Keep only those lines of the records that include the string "pada".
Segment Open
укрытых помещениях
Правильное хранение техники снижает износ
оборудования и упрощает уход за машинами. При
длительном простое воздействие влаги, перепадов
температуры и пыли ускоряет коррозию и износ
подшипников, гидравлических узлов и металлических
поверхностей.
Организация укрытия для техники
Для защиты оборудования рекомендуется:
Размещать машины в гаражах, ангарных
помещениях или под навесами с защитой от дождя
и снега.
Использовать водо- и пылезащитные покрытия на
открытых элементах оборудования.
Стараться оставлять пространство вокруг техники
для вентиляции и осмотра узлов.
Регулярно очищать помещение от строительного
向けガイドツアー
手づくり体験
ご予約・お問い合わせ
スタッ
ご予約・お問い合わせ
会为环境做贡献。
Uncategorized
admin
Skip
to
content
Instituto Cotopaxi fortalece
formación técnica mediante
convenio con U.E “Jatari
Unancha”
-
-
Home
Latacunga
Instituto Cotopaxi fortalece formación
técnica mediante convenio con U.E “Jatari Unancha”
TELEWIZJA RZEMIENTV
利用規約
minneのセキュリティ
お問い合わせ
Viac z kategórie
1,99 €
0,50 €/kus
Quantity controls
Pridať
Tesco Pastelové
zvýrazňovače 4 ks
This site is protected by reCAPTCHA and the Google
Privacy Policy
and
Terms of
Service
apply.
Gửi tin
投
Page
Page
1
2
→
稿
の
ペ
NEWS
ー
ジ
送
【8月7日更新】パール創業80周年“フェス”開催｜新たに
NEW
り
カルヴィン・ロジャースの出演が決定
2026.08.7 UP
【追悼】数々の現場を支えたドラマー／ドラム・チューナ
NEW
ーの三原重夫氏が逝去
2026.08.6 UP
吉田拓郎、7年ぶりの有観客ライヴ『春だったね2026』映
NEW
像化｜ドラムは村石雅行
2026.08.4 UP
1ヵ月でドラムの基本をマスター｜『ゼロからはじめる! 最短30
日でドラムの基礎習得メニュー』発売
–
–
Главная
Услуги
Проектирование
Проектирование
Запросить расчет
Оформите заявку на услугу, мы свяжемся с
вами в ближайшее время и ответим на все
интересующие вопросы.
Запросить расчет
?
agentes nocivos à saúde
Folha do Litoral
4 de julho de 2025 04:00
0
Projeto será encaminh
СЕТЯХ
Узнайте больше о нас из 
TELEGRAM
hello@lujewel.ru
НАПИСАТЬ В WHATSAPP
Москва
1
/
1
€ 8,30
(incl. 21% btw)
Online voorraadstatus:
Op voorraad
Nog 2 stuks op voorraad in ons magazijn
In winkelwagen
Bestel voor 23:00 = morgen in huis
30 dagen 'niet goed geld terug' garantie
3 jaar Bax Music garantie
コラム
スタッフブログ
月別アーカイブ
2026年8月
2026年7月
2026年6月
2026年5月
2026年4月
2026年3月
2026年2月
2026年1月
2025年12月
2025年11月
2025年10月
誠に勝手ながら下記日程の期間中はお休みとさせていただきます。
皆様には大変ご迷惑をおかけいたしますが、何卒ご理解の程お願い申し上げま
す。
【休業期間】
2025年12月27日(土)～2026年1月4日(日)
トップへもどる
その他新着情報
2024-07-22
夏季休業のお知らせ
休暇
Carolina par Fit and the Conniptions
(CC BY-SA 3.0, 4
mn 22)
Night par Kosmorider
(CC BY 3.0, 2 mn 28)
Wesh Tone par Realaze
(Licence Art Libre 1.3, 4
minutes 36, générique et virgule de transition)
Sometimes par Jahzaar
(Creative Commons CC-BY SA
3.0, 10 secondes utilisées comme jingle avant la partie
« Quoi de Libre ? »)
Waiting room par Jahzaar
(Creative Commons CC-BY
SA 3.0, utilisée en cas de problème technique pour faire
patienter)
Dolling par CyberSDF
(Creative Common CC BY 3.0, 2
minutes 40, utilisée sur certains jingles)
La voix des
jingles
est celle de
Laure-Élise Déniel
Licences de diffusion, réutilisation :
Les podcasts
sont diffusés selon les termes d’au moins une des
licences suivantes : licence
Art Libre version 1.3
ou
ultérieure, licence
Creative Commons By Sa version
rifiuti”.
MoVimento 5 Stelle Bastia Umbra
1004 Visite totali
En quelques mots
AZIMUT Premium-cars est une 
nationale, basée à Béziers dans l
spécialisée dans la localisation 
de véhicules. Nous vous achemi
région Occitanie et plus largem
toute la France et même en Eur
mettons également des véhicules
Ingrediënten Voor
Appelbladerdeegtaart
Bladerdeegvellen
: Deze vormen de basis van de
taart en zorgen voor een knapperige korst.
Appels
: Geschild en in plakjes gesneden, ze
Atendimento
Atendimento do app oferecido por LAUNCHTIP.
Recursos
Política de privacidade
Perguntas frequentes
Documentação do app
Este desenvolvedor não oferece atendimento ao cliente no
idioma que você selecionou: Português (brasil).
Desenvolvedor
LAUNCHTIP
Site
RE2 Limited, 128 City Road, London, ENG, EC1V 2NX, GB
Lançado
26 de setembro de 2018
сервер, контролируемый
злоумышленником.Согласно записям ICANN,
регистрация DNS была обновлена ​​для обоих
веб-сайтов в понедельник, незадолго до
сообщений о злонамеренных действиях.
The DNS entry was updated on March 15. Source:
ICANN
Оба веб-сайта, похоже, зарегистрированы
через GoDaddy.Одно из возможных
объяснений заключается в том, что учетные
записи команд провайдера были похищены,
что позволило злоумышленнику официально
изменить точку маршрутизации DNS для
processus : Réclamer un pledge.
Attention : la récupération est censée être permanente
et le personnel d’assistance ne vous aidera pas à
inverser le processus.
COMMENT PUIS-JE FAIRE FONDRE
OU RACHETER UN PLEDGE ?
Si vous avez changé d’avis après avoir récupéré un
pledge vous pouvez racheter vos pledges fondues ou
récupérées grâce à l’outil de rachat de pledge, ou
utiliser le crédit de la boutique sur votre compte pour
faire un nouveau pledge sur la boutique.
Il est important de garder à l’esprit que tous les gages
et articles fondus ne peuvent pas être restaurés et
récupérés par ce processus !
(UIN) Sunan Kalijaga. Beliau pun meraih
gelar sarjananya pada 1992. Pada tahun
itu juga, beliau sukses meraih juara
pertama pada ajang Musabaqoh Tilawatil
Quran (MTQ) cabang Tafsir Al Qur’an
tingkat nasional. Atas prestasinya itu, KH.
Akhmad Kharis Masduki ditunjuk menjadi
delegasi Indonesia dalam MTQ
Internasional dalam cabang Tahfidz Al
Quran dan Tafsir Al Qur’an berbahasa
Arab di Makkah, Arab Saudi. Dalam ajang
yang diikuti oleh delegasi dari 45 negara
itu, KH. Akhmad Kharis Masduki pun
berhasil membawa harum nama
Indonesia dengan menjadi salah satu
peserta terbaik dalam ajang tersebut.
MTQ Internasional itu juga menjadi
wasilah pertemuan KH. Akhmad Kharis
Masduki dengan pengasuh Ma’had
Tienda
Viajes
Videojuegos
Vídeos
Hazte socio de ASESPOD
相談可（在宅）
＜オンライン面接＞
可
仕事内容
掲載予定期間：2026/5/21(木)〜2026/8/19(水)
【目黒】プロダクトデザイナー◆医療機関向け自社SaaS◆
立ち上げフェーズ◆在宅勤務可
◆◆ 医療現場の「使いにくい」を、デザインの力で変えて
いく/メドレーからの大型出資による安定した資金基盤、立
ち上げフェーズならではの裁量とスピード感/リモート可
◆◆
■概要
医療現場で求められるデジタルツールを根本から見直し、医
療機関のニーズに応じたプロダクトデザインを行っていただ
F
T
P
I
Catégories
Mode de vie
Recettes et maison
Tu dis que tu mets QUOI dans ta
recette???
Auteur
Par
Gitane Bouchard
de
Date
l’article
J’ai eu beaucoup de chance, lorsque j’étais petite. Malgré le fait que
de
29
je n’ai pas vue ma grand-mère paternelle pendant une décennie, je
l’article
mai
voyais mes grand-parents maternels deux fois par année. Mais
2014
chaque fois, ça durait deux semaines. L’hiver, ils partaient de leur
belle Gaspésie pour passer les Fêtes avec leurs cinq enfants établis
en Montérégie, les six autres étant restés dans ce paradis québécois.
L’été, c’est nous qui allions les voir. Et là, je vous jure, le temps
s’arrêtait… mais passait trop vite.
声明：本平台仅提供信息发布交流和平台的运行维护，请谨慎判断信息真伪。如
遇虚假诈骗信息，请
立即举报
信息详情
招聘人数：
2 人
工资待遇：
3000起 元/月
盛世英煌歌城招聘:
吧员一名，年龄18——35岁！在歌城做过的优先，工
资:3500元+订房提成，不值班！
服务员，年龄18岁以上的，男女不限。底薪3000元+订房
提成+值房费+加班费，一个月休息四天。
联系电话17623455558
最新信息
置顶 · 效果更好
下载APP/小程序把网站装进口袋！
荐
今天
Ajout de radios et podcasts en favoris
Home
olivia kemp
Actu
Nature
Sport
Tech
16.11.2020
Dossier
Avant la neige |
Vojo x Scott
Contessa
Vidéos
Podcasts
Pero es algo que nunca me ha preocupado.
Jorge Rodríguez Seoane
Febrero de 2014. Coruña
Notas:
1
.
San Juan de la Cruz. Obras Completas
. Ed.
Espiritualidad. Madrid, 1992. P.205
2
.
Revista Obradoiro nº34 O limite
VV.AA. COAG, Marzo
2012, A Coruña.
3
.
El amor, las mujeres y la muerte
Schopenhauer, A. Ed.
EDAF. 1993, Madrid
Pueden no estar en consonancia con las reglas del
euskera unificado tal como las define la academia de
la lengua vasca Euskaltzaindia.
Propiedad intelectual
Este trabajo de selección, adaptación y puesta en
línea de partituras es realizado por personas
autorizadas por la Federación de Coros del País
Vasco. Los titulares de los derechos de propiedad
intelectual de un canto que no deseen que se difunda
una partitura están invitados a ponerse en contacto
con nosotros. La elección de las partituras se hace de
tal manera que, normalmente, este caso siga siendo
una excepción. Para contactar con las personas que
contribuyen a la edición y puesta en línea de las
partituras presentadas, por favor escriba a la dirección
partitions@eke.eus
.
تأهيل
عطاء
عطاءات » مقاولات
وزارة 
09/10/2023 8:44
Segment Closed
YOUR SOLUTION:
gelar sarjananya pada 1992. Pada tahun
pertama pada ajang Musabaqoh Tilawatil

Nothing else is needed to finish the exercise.